→ **SUPPLIED RECORDS**:
BEGIN

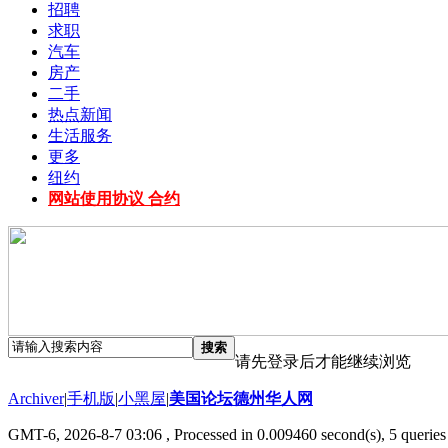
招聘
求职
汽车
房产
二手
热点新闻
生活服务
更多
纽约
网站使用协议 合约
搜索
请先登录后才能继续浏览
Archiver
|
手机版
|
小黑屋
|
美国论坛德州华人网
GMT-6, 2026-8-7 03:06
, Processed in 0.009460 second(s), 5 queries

END
BEGIN

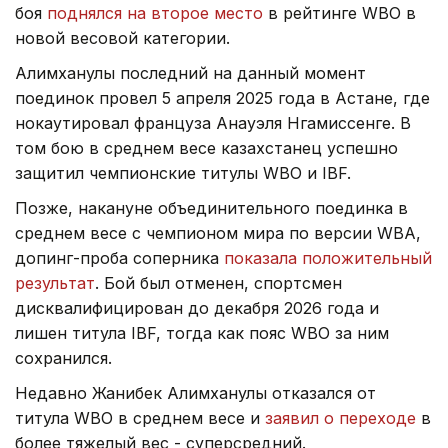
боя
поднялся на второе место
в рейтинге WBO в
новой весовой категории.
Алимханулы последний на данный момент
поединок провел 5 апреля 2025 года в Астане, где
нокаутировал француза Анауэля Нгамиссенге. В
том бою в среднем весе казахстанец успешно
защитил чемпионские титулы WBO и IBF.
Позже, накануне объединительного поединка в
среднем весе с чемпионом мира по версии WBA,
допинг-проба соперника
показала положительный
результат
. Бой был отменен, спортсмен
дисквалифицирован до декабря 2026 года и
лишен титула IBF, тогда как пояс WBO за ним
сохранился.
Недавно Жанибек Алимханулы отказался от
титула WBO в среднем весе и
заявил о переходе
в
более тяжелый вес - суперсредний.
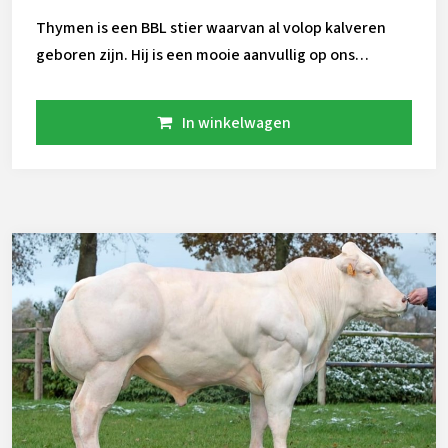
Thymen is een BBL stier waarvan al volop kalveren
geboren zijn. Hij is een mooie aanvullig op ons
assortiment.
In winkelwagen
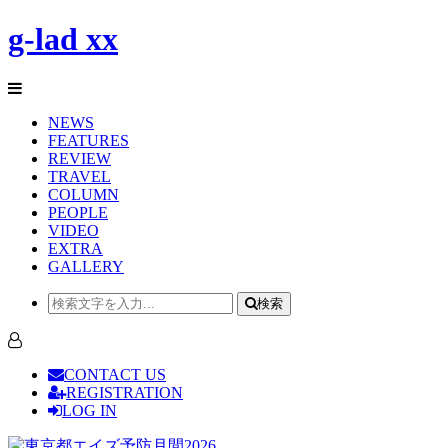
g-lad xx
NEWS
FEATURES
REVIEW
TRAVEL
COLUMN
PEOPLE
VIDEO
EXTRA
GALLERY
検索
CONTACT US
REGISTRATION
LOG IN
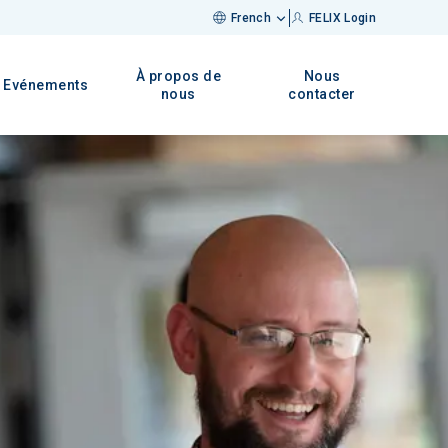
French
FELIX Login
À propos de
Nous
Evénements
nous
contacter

END
BEGIN

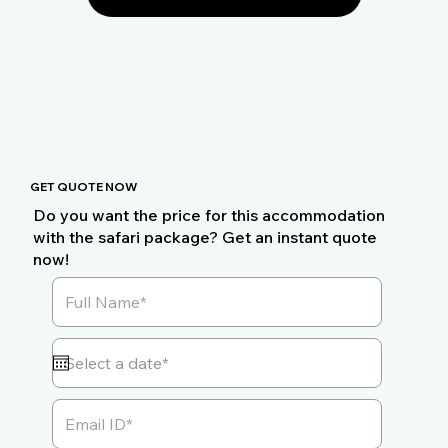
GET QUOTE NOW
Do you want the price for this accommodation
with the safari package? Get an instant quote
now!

END

→ **ACTION ITEM**:
Copy whichever lines above contain the string "Алимханулы".

→ **RESPONSE AREA**:
Алимханулы последний на данный момент
Недавно Жанибек Алимханулы отказался от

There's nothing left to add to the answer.